On May 7, 1945 German General Alfred Jodl signed an unconditional surrender document in Reims, France. That decision ended a war that had begun in 1939 and inflicted tens of millions of casualties, both soldiers and civilians, after the rise of Adolf Hitler and his National Socialist German Workers’ Party in the 1930s.
When news of the war ended, thousands took to the streets to celebrate what has come to be known as “Victory in Europe Day,” or VE Day.
Bob Maginnis, a military analyst and retired U.S. Army lieutenant colonel, tells AFN he is concerned Europe is creeping backwards toward the years leading up to World War II. Instead of a Hitler and a Nazi Party, he says, Europe seems to be surrendering its power and its culture to fanatical Muslim immigrants.
"They're not just against the Jews. They're against the Christians. Anybody that's an infidel," he says. "If you understand Islam, that's anybody that's outside of allegiance to Allah.”
Going back two decades, the steady growth of Muslim immigrants, and their large growing families, have changed Great Britain, France, Germany, Sweden, and other nations year by year on a continent famous for a dwindling white population.
In Belgium, which was occupied by Germany through most of World War 2, the U.S. State Department flagged the country in a 2023 report for repeated incidents of harassment and physical attacks on Jews who live there. The Muslim population in Brussels, the capital city, is estimated to be 24% of its population.

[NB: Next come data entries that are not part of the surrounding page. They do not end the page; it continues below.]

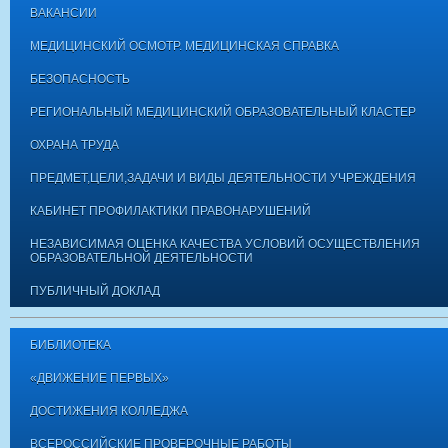
ВАКАНСИИ
МЕДИЦИНСКИЙ ОСМОТР. МЕДИЦИНСКАЯ СПРАВКА
БЕЗОПАСНОСТЬ
РЕГИОНАЛЬНЫЙ МЕДИЦИНСКИЙ ОБРАЗОВАТЕЛЬНЫЙ КЛАСТЕР
ОХРАНА ТРУДА
ПРЕДМЕТ,ЦЕЛИ,ЗАДАЧИ И ВИДЫ ДЕЯТЕЛЬНОСТИ УЧРЕЖДЕНИЯ
КАБИНЕТ ПРОФИЛАКТИКИ ПРАВОНАРУШЕНИЙ
НЕЗАВИСИМАЯ ОЦЕНКА КАЧЕСТВА УСЛОВИЙ ОСУЩЕСТВЛЕНИЯ
ОБРАЗОВАТЕЛЬНОЙ ДЕЯТЕЛЬНОСТИ
ПУБЛИЧНЫЙ ДОКЛАД
БИБЛИОТЕКА
«ДВИЖЕНИЕ ПЕРВЫХ»
ДОСТИЖЕНИЯ КОЛЛЕДЖА
ВСЕРОССИЙСКИЕ ПРОВЕРОЧНЫЕ РАБОТЫ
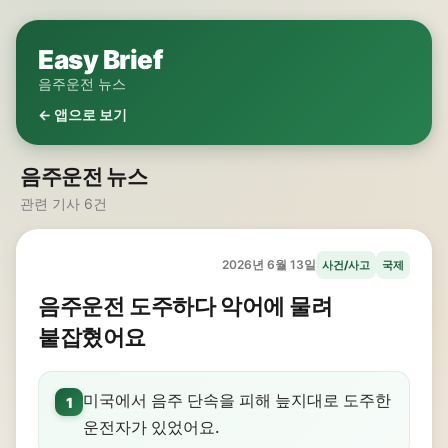
Easy Brief
음주운전 뉴스
← 앱으로 보기
음주운전 뉴스
관련 기사 6건
2026년 6월 13일
사건/사고
국제
음주운전 도주하다 악어에 물려
붙잡혔어요
미국에서 음주 단속을 피해 늪지대로 도주한
1
운전자가 있었어요.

This week in London, thousands of Brits commemorated 80 years since Hitler’s plans to rule Europe ended after approximately 383,000 UK military personnel were killed to stop him.

Hitler’s bombers, and later his V-1 rockets. killed an estimated 20,000 Londoners before the war ended.
Great Britain, however, is also famous – or infamous – for the Rotherham scandal that involved Pakistani men raping more than 1,000 girls, some as young as 11. That sexual abuse went on and on, for about 15 years in all, because British police and social workers feared backlash for arresting and prosecuting the Muslim perpetrators.
Citing the “no-go zones” dominated by Muslim populations, Maginnis says Europeans don’t know what to do with a growing Muslim population that has no respect for Europe and its language and culture.
“And they're just there to metastasize,” he says, “and they're doing precisely that."